Imagine you want to understand how a language changes over time, like watching a river flow from its source to the sea. To do this, you need a collection of old letters, books, and stories written at different times. This is exactly what the researchers behind SiDiaC-v.2.0 have built for the Sinhala language (spoken in Sri Lanka).
Here is the story of their project, explained simply with some creative analogies.
1. The Big Picture: Building a Time Machine
Think of the Sinhala language as a giant, ancient tree. For centuries, it has grown new branches, dropped old leaves, and changed its shape. The researchers wanted to create a "Time Machine" (a digital library) that lets us see exactly how the tree looked in the 5th century compared to the 20th century.
- The Old Version (v.1.0): They previously built a small, rough draft of this time machine. It had about 46 books. It was a great start, but it was like trying to understand a whole forest by looking at just a few saplings. It had some dirt on it, missing pages, and mixed-up words.
- The New Version (v.2.0): This is the upgraded, massive version. They expanded the library from 46 books to 185 books, containing over 240,000 words. It covers a huge timeline: from the year 1800 to 1955 (when the books were published) and even traces the stories back to when they were actually written (as far back as the 5th century!).
2. The Cleaning Process: Washing the Dust Off
Imagine you found a box of old, dusty family photos. Some are torn, some are written in a different language, and some are stuck together. To make them useful, you have to clean them up. The researchers did this with their digital books:
- The "Code-Mixing" Problem: Some old books were like a potluck dinner where the main dish was Sinhala, but someone had accidentally served a side of Pali, Sanskrit, or English. The researchers acted like strict chefs, carefully removing those foreign ingredients so the "Sinhala dish" remained pure.
- The "Commentary" Confusion: Some books were like a movie with a director's commentary track running over the whole film. The original story was from 500 years ago, but the commentary was from 200 years later. The researchers had to figure out which part was the "movie" and which was the "commentary" to date the text correctly.
- The "Poetry" Puzzle: Sinhala poetry is special. Poets often break words apart to make them rhyme, like snapping a Lego brick in half to fit it into a tight space. The researchers invented a special digital "glue" (a tag called
<psi>) to mark where these breaks happened. This way, computers can understand the word is whole, even if it looks broken in the text. - The "Two-Column" Mess: Old books often had text in two columns (left and right). When scanned by computers, the text would get jumbled, reading the left column, then the right, then back to the left. The researchers re-arranged this into a single, straight line, like unrolling a scroll so it reads naturally from top to bottom.
3. The "Low-Resource" Challenge
In the world of technology, some languages are like VIPs (like English) with millions of tools, dictionaries, and experts.
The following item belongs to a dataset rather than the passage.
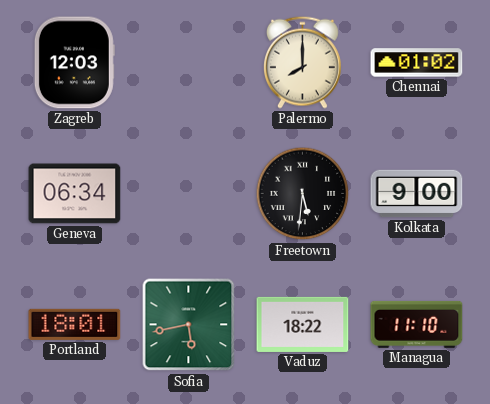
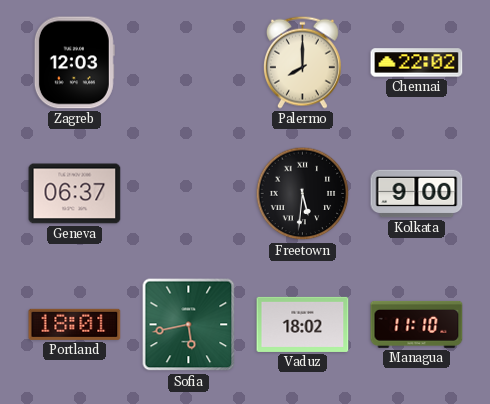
Chennai: 01:02 -> 22:02
Geneva: 06:34 -> 06:37
Vaduz: 18:22 -> 18:02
Sinhala is a "Low-Resource" language. Imagine trying to build a house with only a hammer and a few nails, while everyone else has a full construction crew.
Because there weren't enough smart computer programs to automatically fix errors or tag words, the researchers had to do a lot of manual work. They acted as human detectives, reading through thousands of pages to fix typos and organize the data. This makes SiDiaC-v.2.0 a rare and precious treasure for the Sinhala language.
4. What Did They Find? (The Treasure Map)
Once the library was clean, they started looking for patterns. They used a technique called "Bag of Words" (imagine dumping all the words from a book into a bag and shaking it to see what sticks together).
They looked at two specific words that have multiple meanings, like chameleons changing colors:
- "Sathara" (සතර): This word can mean the number four, but it can also mean thief or skill.
- The Discovery: In older books, when people said "Sathara," they were mostly talking about the number four and religious wisdom (like the "four hells" in Buddhism). In the 19th century, the word for "thief" briefly appeared, but the religious meaning always dominated.
- "Maha" (මහ): This word can mean great/sacred, powerful, or big.
- The Discovery: In the 13th and 14th centuries, people used it to describe sacred things (like monks). By the 20th century, the meaning shifted. People started using it more to describe power (kings and strength) or just size (big mountains).
5. Why Does This Matter?
Think of language as a living museum. If we don't preserve the old exhibits, we lose the history of how our ancestors thought, felt, and spoke.
- For Computers: This library teaches AI how to understand Sinhala better, not just today, but how it was spoken 500 years ago.
- For Historians: It helps them see how culture changed. For example, they noticed that religious and poetic books were the most common, showing how deeply Buddhism and art influenced Sri Lankan history.
- For the Future: It ensures that the "river" of the Sinhala language doesn't dry up. It gives future generations a clear map to understand their own roots.
In short: SiDiaC-v.2.0 is a massive, meticulously cleaned-up digital time capsule. It takes the messy, dusty, and complex history of Sinhala literature and organizes it into a clear, usable format, allowing both humans and computers to explore the evolution of the language like never before.